The response of the ‘sliced-cylinder’ laboratory model for the wind-driven ocean circulation is studied here in part 2 for the case of an oscillatory ‘wind’ stress. The model consists of a rapidly rotating right cylinder with a planar sloping bottom. This basin geometry contains no closed geostrophic contours, so that low frequency topographic Rossby wave modes possessing mean vorticity exist in the sliced-cylinder model by the physical analogy between topographic vortex stretching and the β effect for large-scale planetary flows. The interior flow in the laboratory model is driven by the time-dependent Ekman-layer suction produced by the periodic relative angular velocity of the upper lid. The frequency of the forcing is sufficiently small that the interior motion is quasi-geostrophic with the horizontal velocities being independent of depth. Simple two-dimensional analytic and numerical models are developed and compared very favourably with the laboratory results. The observed horizontal velocity field exhibits both (i) westward intensification and decreased horizontal scale when the forcing frequency is decreased, and (ii) a significant resonant magnification when the forcing frequency is tuned to the natural frequency of one of the lower inviscid topographic Rossby wave modes.
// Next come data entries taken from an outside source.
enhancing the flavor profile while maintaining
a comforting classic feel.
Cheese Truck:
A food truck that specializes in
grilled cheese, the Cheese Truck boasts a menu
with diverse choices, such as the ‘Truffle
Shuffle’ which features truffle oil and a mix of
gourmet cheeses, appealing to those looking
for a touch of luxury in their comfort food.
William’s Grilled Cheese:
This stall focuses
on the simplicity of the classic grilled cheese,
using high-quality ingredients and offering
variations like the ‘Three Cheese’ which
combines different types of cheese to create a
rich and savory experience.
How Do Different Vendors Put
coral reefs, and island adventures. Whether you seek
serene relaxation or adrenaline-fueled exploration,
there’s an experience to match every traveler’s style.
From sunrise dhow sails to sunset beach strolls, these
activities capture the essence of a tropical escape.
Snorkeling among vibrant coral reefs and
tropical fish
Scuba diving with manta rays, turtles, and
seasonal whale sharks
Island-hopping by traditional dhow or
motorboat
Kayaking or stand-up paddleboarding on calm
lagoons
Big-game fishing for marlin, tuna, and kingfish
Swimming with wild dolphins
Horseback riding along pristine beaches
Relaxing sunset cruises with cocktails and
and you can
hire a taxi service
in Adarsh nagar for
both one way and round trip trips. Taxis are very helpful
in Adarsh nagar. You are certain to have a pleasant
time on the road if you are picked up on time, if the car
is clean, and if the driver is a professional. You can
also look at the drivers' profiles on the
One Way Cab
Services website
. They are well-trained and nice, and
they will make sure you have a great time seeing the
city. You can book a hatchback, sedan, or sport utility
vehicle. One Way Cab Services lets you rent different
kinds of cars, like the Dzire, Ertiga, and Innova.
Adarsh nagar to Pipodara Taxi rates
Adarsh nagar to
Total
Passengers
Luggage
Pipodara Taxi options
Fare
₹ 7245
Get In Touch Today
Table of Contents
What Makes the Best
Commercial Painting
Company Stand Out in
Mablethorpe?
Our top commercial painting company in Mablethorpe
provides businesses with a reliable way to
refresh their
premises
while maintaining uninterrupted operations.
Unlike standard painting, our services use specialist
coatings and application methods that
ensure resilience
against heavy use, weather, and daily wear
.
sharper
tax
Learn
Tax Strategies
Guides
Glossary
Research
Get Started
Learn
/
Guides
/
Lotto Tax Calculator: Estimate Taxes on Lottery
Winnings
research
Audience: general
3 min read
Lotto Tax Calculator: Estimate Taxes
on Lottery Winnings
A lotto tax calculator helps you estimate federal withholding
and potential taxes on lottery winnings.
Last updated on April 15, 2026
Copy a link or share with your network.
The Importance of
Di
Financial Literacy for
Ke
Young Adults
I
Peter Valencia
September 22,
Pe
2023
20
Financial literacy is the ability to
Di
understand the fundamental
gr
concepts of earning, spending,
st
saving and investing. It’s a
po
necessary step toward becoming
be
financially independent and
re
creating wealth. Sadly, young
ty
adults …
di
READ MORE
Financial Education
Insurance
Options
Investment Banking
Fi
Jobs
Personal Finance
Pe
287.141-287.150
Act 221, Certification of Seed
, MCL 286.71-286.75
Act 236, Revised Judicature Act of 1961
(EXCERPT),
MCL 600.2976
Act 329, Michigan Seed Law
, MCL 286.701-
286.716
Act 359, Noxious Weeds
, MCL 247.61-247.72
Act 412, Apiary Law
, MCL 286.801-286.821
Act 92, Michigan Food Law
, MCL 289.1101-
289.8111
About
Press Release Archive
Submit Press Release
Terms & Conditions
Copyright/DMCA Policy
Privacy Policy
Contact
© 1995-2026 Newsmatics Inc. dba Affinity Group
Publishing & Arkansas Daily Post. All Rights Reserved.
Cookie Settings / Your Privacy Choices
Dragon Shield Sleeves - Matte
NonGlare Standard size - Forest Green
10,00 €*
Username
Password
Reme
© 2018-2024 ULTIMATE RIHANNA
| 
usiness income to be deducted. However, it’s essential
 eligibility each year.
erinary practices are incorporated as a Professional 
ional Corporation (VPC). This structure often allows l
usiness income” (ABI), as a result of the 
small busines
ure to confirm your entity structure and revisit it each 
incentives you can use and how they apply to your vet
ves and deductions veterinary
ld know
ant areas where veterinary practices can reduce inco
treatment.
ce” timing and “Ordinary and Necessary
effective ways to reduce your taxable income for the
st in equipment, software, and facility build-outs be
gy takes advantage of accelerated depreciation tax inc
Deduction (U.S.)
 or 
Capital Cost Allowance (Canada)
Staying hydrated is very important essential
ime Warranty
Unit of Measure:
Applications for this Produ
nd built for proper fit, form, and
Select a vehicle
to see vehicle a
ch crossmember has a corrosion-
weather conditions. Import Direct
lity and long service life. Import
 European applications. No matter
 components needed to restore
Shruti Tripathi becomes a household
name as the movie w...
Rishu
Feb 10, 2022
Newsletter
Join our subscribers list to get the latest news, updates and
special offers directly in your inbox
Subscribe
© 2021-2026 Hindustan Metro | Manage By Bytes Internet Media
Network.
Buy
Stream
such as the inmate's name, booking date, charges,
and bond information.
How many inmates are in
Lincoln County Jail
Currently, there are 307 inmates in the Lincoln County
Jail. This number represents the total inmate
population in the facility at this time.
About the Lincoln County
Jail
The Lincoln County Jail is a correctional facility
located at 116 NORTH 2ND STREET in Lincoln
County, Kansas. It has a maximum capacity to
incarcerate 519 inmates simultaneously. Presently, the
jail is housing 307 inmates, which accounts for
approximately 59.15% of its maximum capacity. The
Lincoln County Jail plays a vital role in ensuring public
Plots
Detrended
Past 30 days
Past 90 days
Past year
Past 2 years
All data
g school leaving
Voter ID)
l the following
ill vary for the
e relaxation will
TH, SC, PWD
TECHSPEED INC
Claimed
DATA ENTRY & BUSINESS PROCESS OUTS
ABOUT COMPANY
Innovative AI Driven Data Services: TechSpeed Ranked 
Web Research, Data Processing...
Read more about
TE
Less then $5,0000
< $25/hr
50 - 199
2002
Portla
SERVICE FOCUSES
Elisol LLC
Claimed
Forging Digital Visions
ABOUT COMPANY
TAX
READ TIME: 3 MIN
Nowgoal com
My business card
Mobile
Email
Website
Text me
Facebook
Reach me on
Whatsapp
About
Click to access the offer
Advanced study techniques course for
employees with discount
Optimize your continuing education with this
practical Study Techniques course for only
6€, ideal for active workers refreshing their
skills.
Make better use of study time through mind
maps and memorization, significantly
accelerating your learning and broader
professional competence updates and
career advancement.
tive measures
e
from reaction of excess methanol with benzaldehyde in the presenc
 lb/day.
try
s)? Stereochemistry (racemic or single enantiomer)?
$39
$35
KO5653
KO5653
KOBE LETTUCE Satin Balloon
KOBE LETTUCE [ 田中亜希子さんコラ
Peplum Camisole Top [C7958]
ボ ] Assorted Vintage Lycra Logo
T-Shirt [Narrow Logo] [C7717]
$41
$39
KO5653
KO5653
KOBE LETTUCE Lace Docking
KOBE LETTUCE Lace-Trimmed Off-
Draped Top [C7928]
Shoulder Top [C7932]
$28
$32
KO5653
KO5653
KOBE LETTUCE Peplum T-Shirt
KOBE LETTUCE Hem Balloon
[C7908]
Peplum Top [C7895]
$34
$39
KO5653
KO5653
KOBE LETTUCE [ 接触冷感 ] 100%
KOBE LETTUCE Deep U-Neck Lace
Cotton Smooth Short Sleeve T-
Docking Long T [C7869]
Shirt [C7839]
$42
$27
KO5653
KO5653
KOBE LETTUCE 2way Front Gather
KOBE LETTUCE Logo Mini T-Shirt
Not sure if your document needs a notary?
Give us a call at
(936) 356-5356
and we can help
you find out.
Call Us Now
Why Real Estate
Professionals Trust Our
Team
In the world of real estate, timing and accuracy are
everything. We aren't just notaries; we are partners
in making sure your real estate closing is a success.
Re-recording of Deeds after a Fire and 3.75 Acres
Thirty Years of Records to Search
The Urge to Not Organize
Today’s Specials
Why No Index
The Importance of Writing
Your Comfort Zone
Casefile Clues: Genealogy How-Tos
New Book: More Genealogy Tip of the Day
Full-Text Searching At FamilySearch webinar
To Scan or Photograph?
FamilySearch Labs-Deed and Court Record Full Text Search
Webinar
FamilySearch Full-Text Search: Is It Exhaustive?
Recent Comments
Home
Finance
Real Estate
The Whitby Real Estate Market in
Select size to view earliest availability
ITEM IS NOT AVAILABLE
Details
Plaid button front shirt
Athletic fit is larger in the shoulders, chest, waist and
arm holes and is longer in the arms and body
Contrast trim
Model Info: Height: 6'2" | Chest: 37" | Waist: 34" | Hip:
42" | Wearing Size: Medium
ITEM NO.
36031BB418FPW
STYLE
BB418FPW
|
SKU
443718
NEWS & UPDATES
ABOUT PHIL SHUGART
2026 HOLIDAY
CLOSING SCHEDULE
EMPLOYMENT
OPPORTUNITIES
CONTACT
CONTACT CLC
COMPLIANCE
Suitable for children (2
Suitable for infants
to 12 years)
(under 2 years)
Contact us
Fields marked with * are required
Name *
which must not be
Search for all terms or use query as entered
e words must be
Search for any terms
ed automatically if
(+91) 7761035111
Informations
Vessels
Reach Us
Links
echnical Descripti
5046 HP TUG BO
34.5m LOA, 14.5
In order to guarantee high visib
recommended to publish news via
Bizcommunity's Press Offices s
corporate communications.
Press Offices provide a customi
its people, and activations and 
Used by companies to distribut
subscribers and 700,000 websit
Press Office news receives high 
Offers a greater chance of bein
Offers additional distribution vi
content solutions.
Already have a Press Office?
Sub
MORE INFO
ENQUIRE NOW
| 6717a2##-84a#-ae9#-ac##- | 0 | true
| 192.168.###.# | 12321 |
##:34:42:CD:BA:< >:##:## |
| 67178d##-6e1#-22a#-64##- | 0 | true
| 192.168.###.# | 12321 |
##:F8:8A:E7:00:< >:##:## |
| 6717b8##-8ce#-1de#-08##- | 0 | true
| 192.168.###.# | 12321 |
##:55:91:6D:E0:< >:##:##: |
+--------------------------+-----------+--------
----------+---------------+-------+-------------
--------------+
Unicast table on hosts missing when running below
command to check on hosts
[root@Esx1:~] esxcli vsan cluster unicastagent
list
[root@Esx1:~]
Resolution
The observed westward phase speed of the driven motion is accurately predicted and shows little dependence on the amplitude of the forcing. The instantaneous and mean Lagrangian fluid particle trajectories were measured in the laboratory model. The general derivation by Moore (1970) of the governing equations for the mean Lagrangian motion are extended to incorporate forcing and Ekman-layer dissipation. The results suggest that the mean Lagrangian flow should be significantly reduced near resonant frequencies, since the mean Eulerian motion is partially offset by the Stokes drift associated with the topographic Rossby wave modes. This result is consistent with the small observed amplitude of the mean Lagrangian motion. Also presented are the results for a laboratory experiment conducted using a combined steady and oscillatory ‘wind’ stress.